In it's simplest form the WAR number represents how many wins or losses a player will contribute to a team if they were to replace a player with league average stats. So, for example, if a player has a WAR of 4, it can be said that they have helped their team win an additional 4 games than the team would have won if they had replaced that player with an average player.
We ended up needing to use multiple sources for our data.
- Selecting Players: To get the list of players that we would be using we used ESPN's Annual WAR Leaders
- Getting PLayer ID's: This ended up being one of the bigger challenges we faced. Each organization has their own ID's for players, which weren't neccesarily easy to come by. We were able to find a csv from CrunchTimeBasebll which had player ID's from MLB, ESPN, Fangraphs, Yahoo and BaseballReference.
- Stats: For the majority of our statistics we were able to use the ESPN player ID's to build query urls and pull individual player stats off of each player's ESPN profile page. (Example of Alex Bregman's page)
Luckily the data we were able to pull was pretty clean and didn't have many NULL or NA values. Since we used pandas to webscraped we needed to pull the correct DataFrame and we had to drop a few extra columns from each table before working with them to make the data more readable.
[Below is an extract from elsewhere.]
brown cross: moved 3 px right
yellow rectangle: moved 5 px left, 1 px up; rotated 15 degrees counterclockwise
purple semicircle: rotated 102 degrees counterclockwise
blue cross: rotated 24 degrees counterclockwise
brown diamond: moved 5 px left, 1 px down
One unexpected issue that we ran into was that batters and pitchers had different supplemental stats when we scraped them from the ESPN website (i.e. pitchers do not have stats for batting average or OPS and batters do not have stats for ERA or WHIP) so we needed to separate them before we can fully use the data.
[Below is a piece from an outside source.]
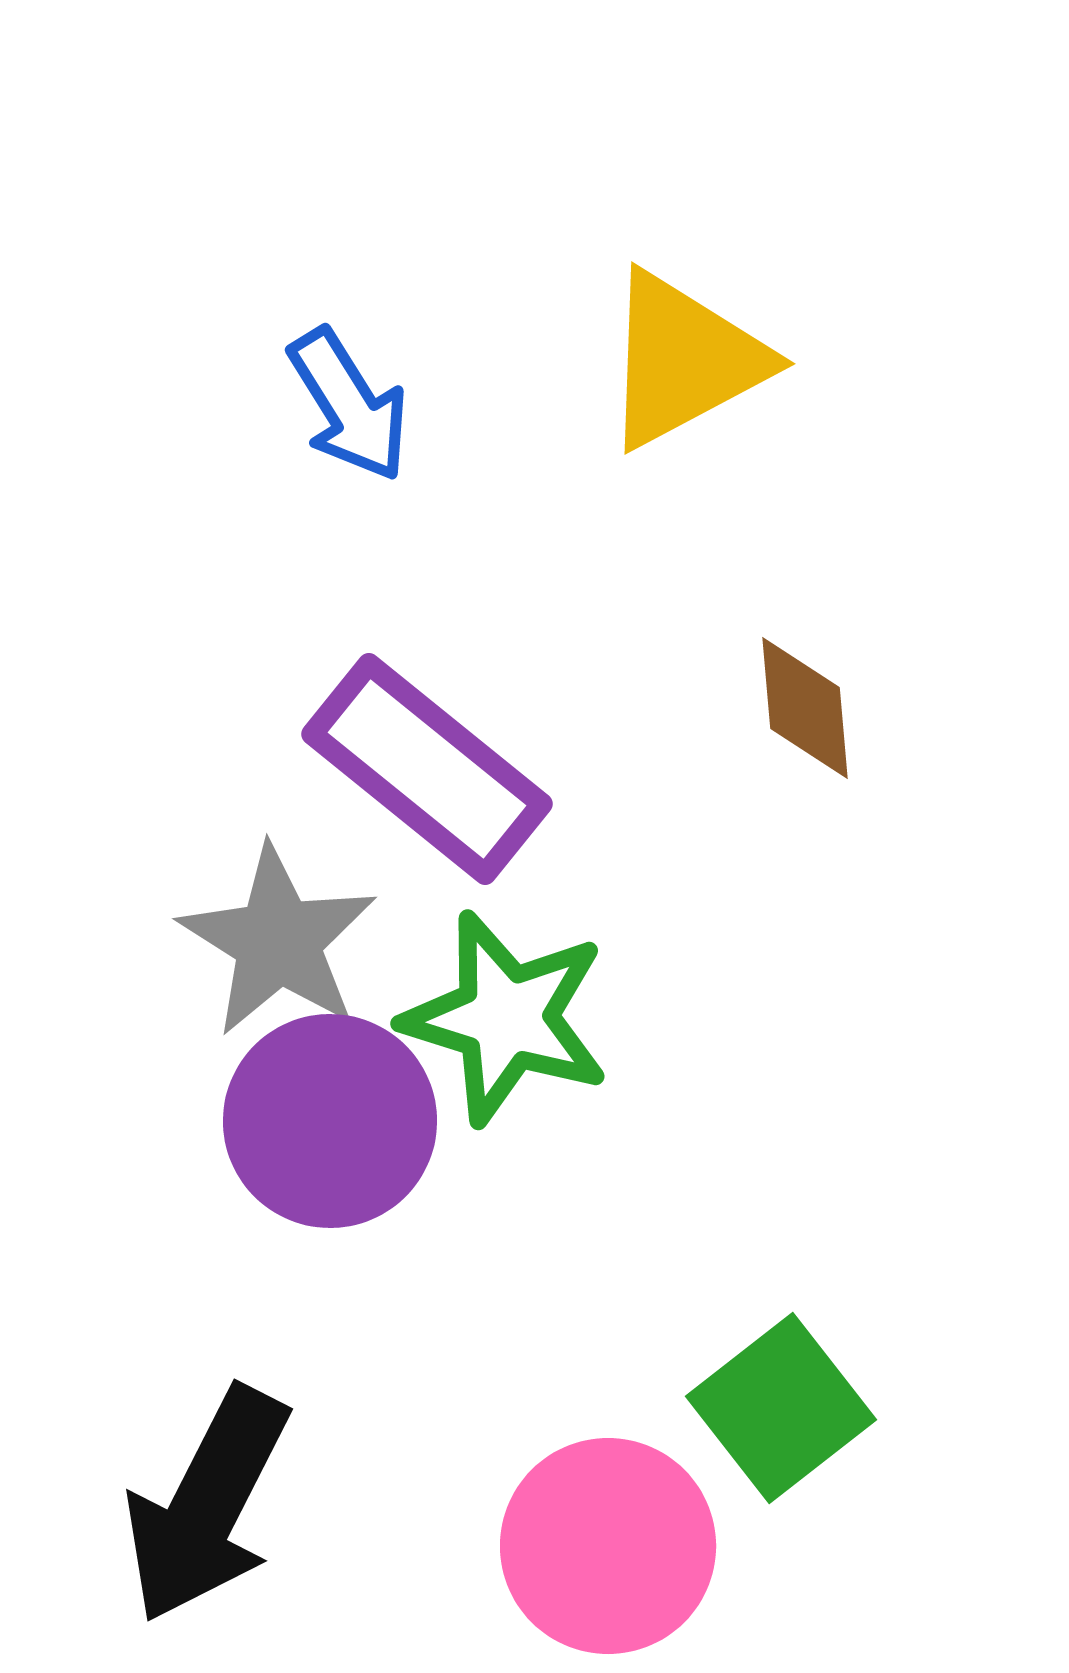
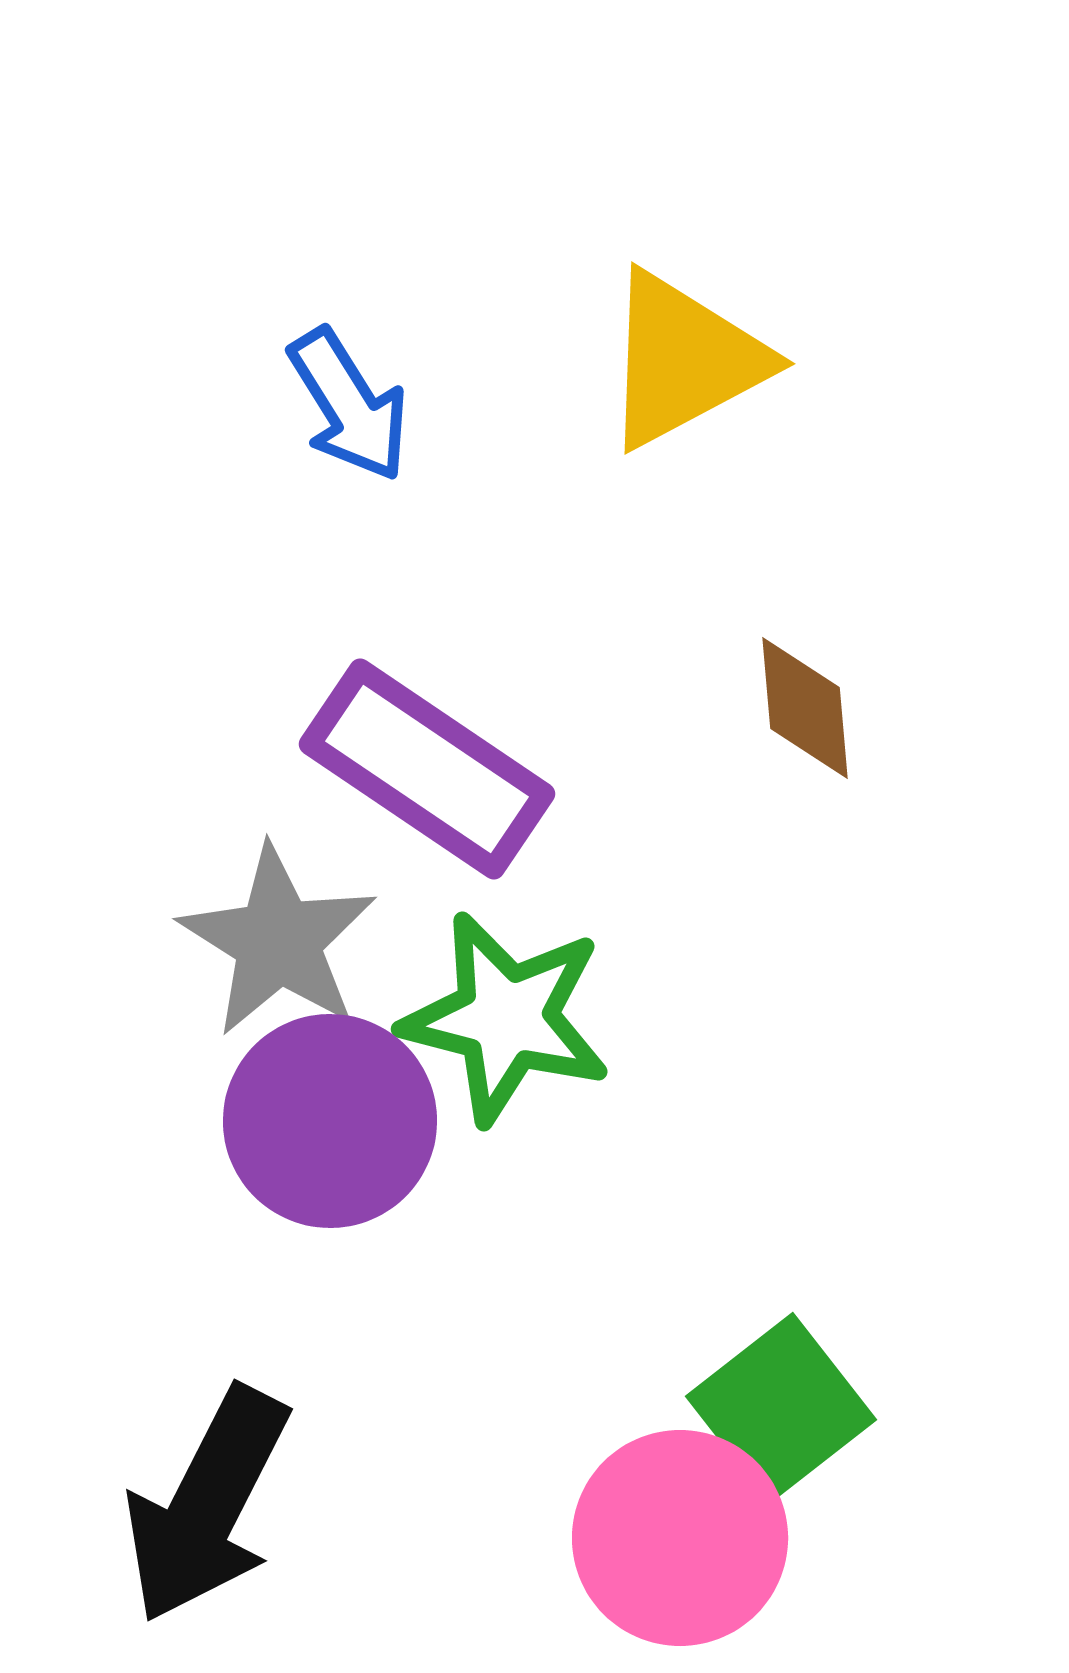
purple rectangle: rotated 5 degrees counterclockwise
green star: rotated 3 degrees counterclockwise
pink circle: moved 72 px right, 8 px up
One of the biggest obstacle for us trying to get the data from a DataFrame into a dictionary or json format that would allow us to both upload it into MongoDB and be able to query and manupulate it to render the charts we needed on our webpage.
Because we didn't have a need for a relational database and we would prefer a speedier option, we decided to use MongoDB as our database option. Using MongoDB necessitated the use of mLab to connect the database to our Heroku app.
Our website layout is Bootstrap based. The additional JavaScript library that we decided to use was JQuery. It was integrated into the search/dropdown selector that allows you to choose which player you would like to visualize.